1. A Historic Upswing
In a remarkable first since 2011, public sector banks (PSBs) in India have overtaken private sector banks (PVBs) in loan growth for the fiscal year 2024–25 (FY25). PSBs clocked a 13.1 % YoY increase in lending, compared to 9 % for private banks—a striking 4-percentage-point lead.
2. Breadth Across Loan Categories
This growth wasn’t isolated to one niche—it was a across-the-board performance. PSBs showed strength in:
- Corporate lending (≈ 10 % growth vs. < 4 % at private banks),
- Mortgages and auto loans,
- Non-mortgage retail segments, with PSBs growing ~22 % in retail lending compared to ~12 % at private banks.
3. Massive Loan Base
PSBs already hold a more substantial market share, with ₹98.2 lakh crore in loans (52.3 % of the total), while private banks stand at ₹75.2 lakh crore (40 %).
4. Home Loan Resurgence
In FY25, PSBs made a significant comeback in mortgages—accounting for 56.5 % of fresh home loans, up from ~45 % the previous year. Private banks’ share dropped to 43.6 %.

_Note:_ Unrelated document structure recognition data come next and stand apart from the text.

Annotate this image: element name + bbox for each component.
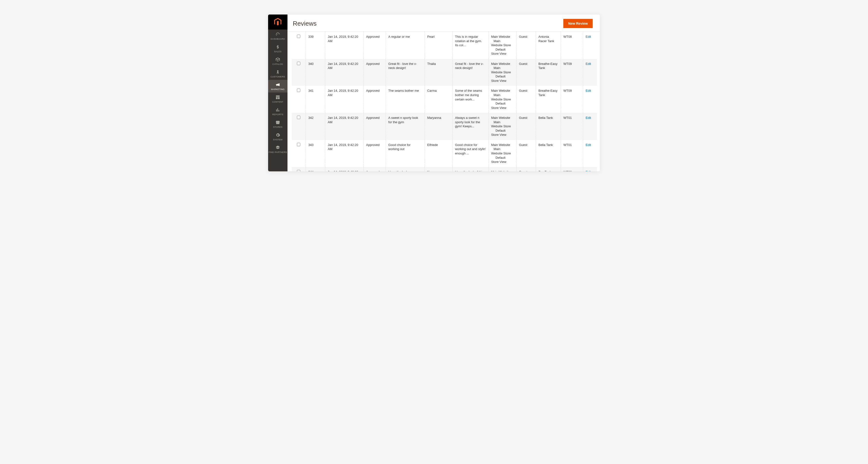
cell-product: Breathe-Easy Tank bbox=[536, 86, 561, 113]
cell-sku: WT08 bbox=[561, 32, 583, 59]
cell-nickname: Pearl bbox=[425, 32, 453, 59]
row-select-cell bbox=[292, 140, 306, 167]
cell-visibility: Main WebsiteMainWebsite StoreDefaultStor… bbox=[489, 86, 516, 113]
cell-status: Approved bbox=[364, 140, 386, 167]
cell-title: The seams bother me bbox=[386, 86, 425, 113]
visibility-line4: Default bbox=[491, 101, 514, 106]
sidebar-item-stores[interactable]: STORES bbox=[268, 118, 287, 130]
cell-nickname: Maryanna bbox=[425, 113, 453, 140]
cell-type: Guest bbox=[516, 167, 536, 171]
sidebar-item-catalog[interactable]: CATALOG bbox=[268, 55, 287, 67]
cell-nickname: Elfriede bbox=[425, 140, 453, 167]
edit-link[interactable]: Edit bbox=[586, 89, 591, 93]
visibility-line5: Store View bbox=[491, 52, 514, 56]
cell-status: Approved bbox=[364, 86, 386, 113]
edit-link[interactable]: Edit bbox=[586, 35, 591, 38]
visibility-line3: Website Store bbox=[491, 97, 514, 102]
cell-status: Approved bbox=[364, 59, 386, 86]
sidebar-item-marketing[interactable]: MARKETING bbox=[268, 80, 287, 93]
visibility-line1: Main Website bbox=[491, 62, 514, 66]
sidebar-item-dashboard[interactable]: DASHBOARD bbox=[268, 30, 287, 42]
magento-logo[interactable] bbox=[268, 14, 287, 30]
reviews-grid-wrap: 339Jan 14, 2019, 9:42:20 AMApprovedA reg… bbox=[287, 32, 600, 171]
cell-product: Antonia Racer Tank bbox=[536, 32, 561, 59]
cell-review: Some of the seams bother me during certa… bbox=[453, 86, 489, 113]
storefront-icon bbox=[275, 120, 280, 125]
visibility-line1: Main Website bbox=[491, 89, 514, 93]
cell-type: Guest bbox=[516, 140, 536, 167]
sidebar-item-label: FIND PARTNERS bbox=[269, 151, 287, 154]
sidebar-item-customers[interactable]: CUSTOMERS bbox=[268, 67, 287, 80]
cell-sku: WT09 bbox=[561, 86, 583, 113]
cell-status: Approved bbox=[364, 113, 386, 140]
cell-title: A regular or me bbox=[386, 32, 425, 59]
row-select-checkbox[interactable] bbox=[297, 35, 300, 38]
table-row: 340Jan 14, 2019, 9:42:20 AMApprovedGreat… bbox=[292, 59, 597, 86]
cell-visibility: Main WebsiteMainWebsite StoreDefaultStor… bbox=[489, 140, 516, 167]
megaphone-icon bbox=[275, 82, 280, 87]
sidebar-item-content[interactable]: CONTENT bbox=[268, 93, 287, 105]
edit-link[interactable]: Edit bbox=[586, 62, 591, 66]
row-select-checkbox[interactable] bbox=[297, 116, 300, 119]
cell-id: 341 bbox=[306, 86, 325, 113]
sidebar-item-reports[interactable]: REPORTS bbox=[268, 105, 287, 118]
sidebar-item-label: CUSTOMERS bbox=[271, 75, 285, 78]
cell-product: Breathe-Easy Tank bbox=[536, 59, 561, 86]
cell-sku: WT02 bbox=[561, 167, 583, 171]
sidebar-item-sales[interactable]: SALES bbox=[268, 42, 287, 55]
person-icon bbox=[275, 70, 280, 74]
table-row: 343Jan 14, 2019, 9:42:20 AMApprovedGood … bbox=[292, 140, 597, 167]
visibility-line2: Main bbox=[491, 120, 514, 124]
cell-review: Great fit - love the v-neck design! bbox=[453, 59, 489, 86]
visibility-line4: Default bbox=[491, 74, 514, 79]
cell-review: Always a sweet n sporty look for the gym… bbox=[453, 113, 489, 140]
row-select-checkbox[interactable] bbox=[297, 143, 300, 146]
row-select-cell bbox=[292, 59, 306, 86]
cell-created: Jan 14, 2019, 9:42:20 AM bbox=[325, 59, 364, 86]
page-header: Reviews New Review bbox=[287, 14, 600, 32]
sidebar-item-partners[interactable]: FIND PARTNERS bbox=[268, 143, 287, 155]
edit-link[interactable]: Edit bbox=[586, 170, 591, 171]
cell-product: Bella Tank bbox=[536, 113, 561, 140]
visibility-line1: Main Website bbox=[491, 143, 514, 147]
visibility-line3: Website Store bbox=[491, 151, 514, 156]
row-select-cell bbox=[292, 113, 306, 140]
sidebar-item-system[interactable]: SYSTEM bbox=[268, 130, 287, 143]
visibility-line1: Main Website bbox=[491, 170, 514, 171]
cell-created: Jan 14, 2019, 9:42:20 AM bbox=[325, 140, 364, 167]
row-select-checkbox[interactable] bbox=[297, 62, 300, 65]
cell-title: A sweet n sporty look for the gym bbox=[386, 113, 425, 140]
cell-type: Guest bbox=[516, 59, 536, 86]
cell-action: Edit bbox=[583, 32, 597, 59]
cell-id: 340 bbox=[306, 59, 325, 86]
edit-link[interactable]: Edit bbox=[586, 116, 591, 120]
reviews-table: 339Jan 14, 2019, 9:42:20 AMApprovedA reg… bbox=[292, 32, 597, 171]
sidebar-item-label: STORES bbox=[273, 126, 283, 128]
cell-visibility: Main WebsiteMainWebsite StoreDefaultStor… bbox=[489, 59, 516, 86]
cell-created: Jan 14, 2019, 9:42:20 AM bbox=[325, 113, 364, 140]
cell-type: Guest bbox=[516, 32, 536, 59]
cell-type: Guest bbox=[516, 86, 536, 113]
visibility-line2: Main bbox=[491, 39, 514, 43]
box-icon bbox=[275, 57, 280, 62]
row-select-checkbox[interactable] bbox=[297, 170, 300, 171]
cell-status: Approved bbox=[364, 167, 386, 171]
new-review-button[interactable]: New Review bbox=[563, 19, 593, 28]
page-title: Reviews bbox=[293, 20, 316, 27]
sidebar-item-label: CONTENT bbox=[272, 101, 283, 103]
row-select-cell bbox=[292, 86, 306, 113]
gear-icon bbox=[275, 133, 280, 137]
visibility-line4: Default bbox=[491, 47, 514, 52]
visibility-line2: Main bbox=[491, 147, 514, 151]
cell-id: 342 bbox=[306, 113, 325, 140]
cell-sku: WT09 bbox=[561, 59, 583, 86]
cell-action: Edit bbox=[583, 86, 597, 113]
edit-link[interactable]: Edit bbox=[586, 143, 591, 147]
cell-product: Bella Tank bbox=[536, 140, 561, 167]
cell-visibility: Main WebsiteMainWebsite StoreDefaultStor… bbox=[489, 113, 516, 140]
visibility-line1: Main Website bbox=[491, 35, 514, 39]
row-select-checkbox[interactable] bbox=[297, 89, 300, 92]
cell-id: 343 bbox=[306, 140, 325, 167]
visibility-line4: Default bbox=[491, 156, 514, 160]
visibility-line3: Website Store bbox=[491, 43, 514, 47]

5. Asset Quality & Profitability Boost
PSBs benefitted from better asset quality:
- Gross NPAs dropped as slippages declined and write‑offs increased.
- PSBs posted a 26 % profit growth in FY25, compared to 7 % for private banks—helping narrow the profitability divide.
6. Structural Advantages
PSBs leverage:
- A higher proportion of MCLR-linked loans, allowing repricing flexibility,
- A vast branch network and government-backed schemes,
- Improved capital buffers and digitized processes .
7. Implications for Borrowers & Investors
For borrowers: More attractive loan options and competitive pricing, especially in rural, semi-urban, and retail segments.
For investors: Private banks historically commanded premium multiples (e.g., ICICI P/B ~3.5 vs. SBI P/B ~1.5), but the narrowing growth gap may challenge that valuation premium .
8. Competitive Pushback
Private banks are aware of the PSBs’ renewed vigor:
- ICICI acknowledged PSBs’ aggressive pricing in corporate and SME loans.
- HDFC echoed similar concerns about rising competition.
- However, private banks may outperform in margin management and agile repricing in the current rate cut environment.
The Road Ahead
- FY26 Outlook: Analysts forecast credit growth around 12–13 %, driven by supportive RBI policies (repo rate cuts, liquidity measures)
- Private banks’ advantage: Faster deposit repricing, higher-margin loan mix, and tech-enabled efficiency may help them regain market share.
- PSB trajectory: Continued digital transformation, stronger governance, and further asset quality improvements could sustain their resurgence.
Conclusion
The FY25 surge in PSU bank lending marks a significant shift in India’s financial ecosystem. PSBs are rediscovering their historic strengths—leveraging network reach, backed by improved asset quality and capital support. This contest with private banks is evolving into a strategic, multi-dimensional battle spanning volumes, margins, service, and technology.
Borrowers are set to benefit from better choices and pricing. For investors, the narrative is now more nuanced—value vs. growth, efficiency vs. scale. Finally, the strength of India’s banking system will depend on both segments sustaining robust and prudent loan growth, backed by innovation and resilience.